A person who attempts to quit may experience withdrawal symptoms. Topping the bill of withdrawal symptoms is depression. With the absence of the chemical that produces the relaxing feeling, the brain becomes distressed without it. Other withdrawal symptoms from smoking include:
- Headaches, dizziness, and nausea
- Shakes, chills
- Cough, dry throat nasal drip
- Hunger, fatigue
- Constipation, gas or stomach pain
- Insomnia, troubled sleep
Not knowing what to do with their hands is another common complaint among ex-smokers while quitting. Once people get hooked, smoking becomes a big part of their lives. They seem to enjoy holding on a stick of cigarette and puffing on them. And after a long period of lighting up, it becomes a routine. As a fact, humans are creatures of habit. By some force of habit, smokers find themselves reaching for a cigarette and lighting it up automatically without thinking about it.

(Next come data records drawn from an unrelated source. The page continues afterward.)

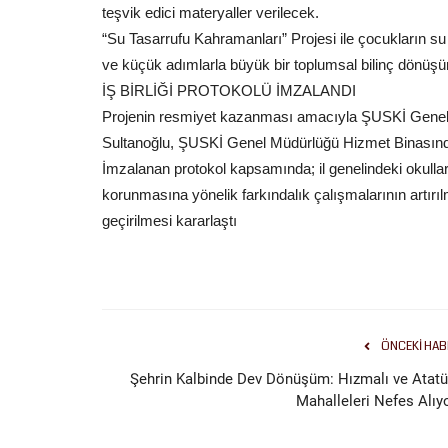
teşvik edici materyaller verilecek.
“Su Tasarrufu Kahramanları” Projesi ile çocukların su
ve küçük adımlarla büyük bir toplumsal bilinç dönüş
İŞ BİRLİĞİ PROTOKOLÜ İMZALANDI
Projenin resmiyet kazanması amacıyla ŞUSKİ Genel Mü
Sultanoğlu, ŞUSKİ Genel Müdürlüğü Hizmet Binasında 
İmzalanan protokol kapsamında; il genelindeki okullard
korunmasına yönelik farkındalık çalışmalarının artırıl
geçirilmesi kararlaştı
ÖNCEKI HAB
Şehrin Kalbinde Dev Dönüşüm: Hızmalı ve Atatü
Mahalleleri Nefes Alıyo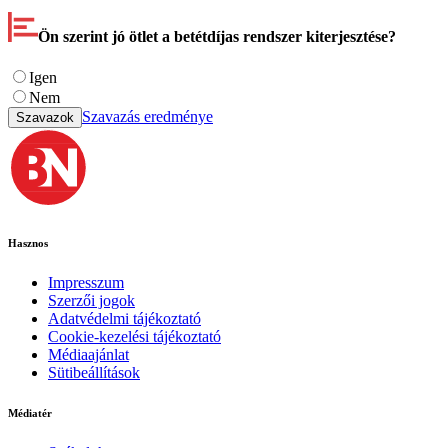
Ön szerint jó ötlet a betétdíjas rendszer kiterjesztése?
Igen
Nem
Szavazás eredménye
Szavazok
Hasznos
Impresszum
Szerzői jogok
Adatvédelmi tájékoztató
Cookie-kezelési tájékoztató
Médiaajánlat
Sütibeállítások
Médiatér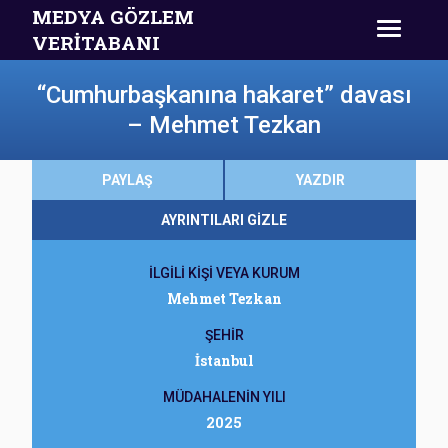
MEDYA GÖZLEM
VERİTABANI
“Cumhurbaşkanına hakaret” davası
– Mehmet Tezkan
PAYLAŞ
YAZDIR
AYRINTILARI GİZLE
İLGİLİ KİŞİ VEYA KURUM
Mehmet Tezkan
ŞEHİR
İstanbul
MÜDAHALENİN YILI
2025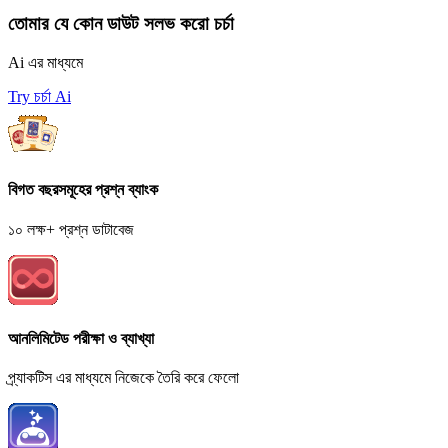
তোমার যে কোন ডাউট সলভ করো চর্চা
Ai এর মাধ্যমে
Try চর্চা Ai
বিগত বছরসমূহের প্রশ্ন ব্যাংক
১০ লক্ষ+ প্রশ্ন ডাটাবেজ
আনলিমিটেড পরীক্ষা ও ব্যাখ্যা
প্র্যাকটিস এর মাধ্যমে নিজেকে তৈরি করে ফেলো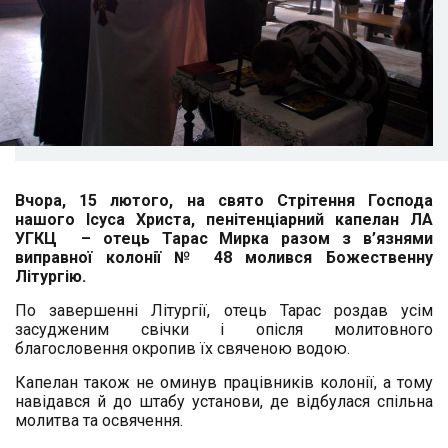
Вчора, 15 лютого, на свято Стрітення Господа
нашого Ісуса Христа, пенітенціарний капелан ЛА
УГКЦ – отець Тарас Мирка разом з в’язнями
виправної колонії № 48 молився Божественну
Літургію.
По завершенні Літургії, отець Тарас роздав усім
засудженим свічки і опісля молитовного
благословення окропив їх свяченою водою.
Капелан також не оминув працівників колонії, а тому
навідався й до штабу установи, де відбулася спільна
молитва та освячення.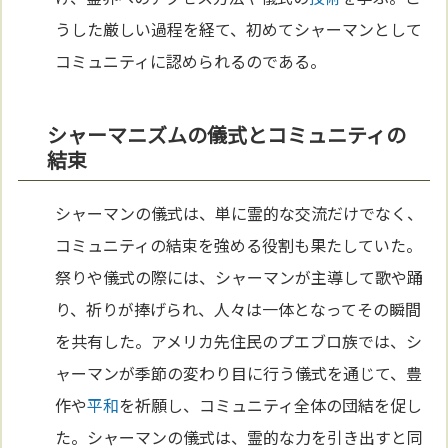
うした厳しい過程を経て、初めてシャーマンとして
コミュニティに認められるのである。
シャーマニズムの儀式とコミュニティの
結束
シャーマンの儀式は、単に霊的な交流だけでなく、
コミュニティの結束を強める役割も果たしていた。
祭りや儀式の際には、シャーマンが主導して歌や踊
り、祈りが捧げられ、人々は一体となってその瞬間
を共有した。アメリカ先住民のプエブロ族では、シ
ャーマンが季節の変わり目に行う儀式を通じて、豊
作や
平和
を祈願し、コミュニティ全体の団結を促し
た。シャーマンの儀式は、霊的な力を引き出すと同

Certain triggers in the environment may also hamper a smoker’s desire to quit. Things may turn on a smoker’s need for a cigarette. These may be feelings, places, and moods. Even the things done routinely may trigger this craving for a smoke.
For those who have been smoking for quite a while already, they may not realize it but they form some emotional attachment to cigarettes. They find the cigarette calming and comforting during those stressful times. Cigarette smoking somehow becomes an extension of their social life, particularly when they are emotionally at the highest or lowest. Giving the smoker a feeling that giving up smoking would seem like giving up a trusted friend.
These are only some of the major reasons why it is hard to quit smoking. But there are also several strategies and quitting techniques that may aid smokers to finally give up on this tenacious habit. Quitting smoking all begins with one’s intention to stop. They must have the will power to overcome the craving for smoke. There are also a lot of quit smoking products in the market. These may also be worth trying. Support groups are proved to be very helpful, too.
Smokers must understand that to quit smoking may take more than one attempt. They must also try several methods before they can finally succeed. Smoking is a stubborn habit because it is closely tied to the acts in the course of people’s everyday lives. Even so, with determination, will power, and a strategy, to quit smoking is not out of the question.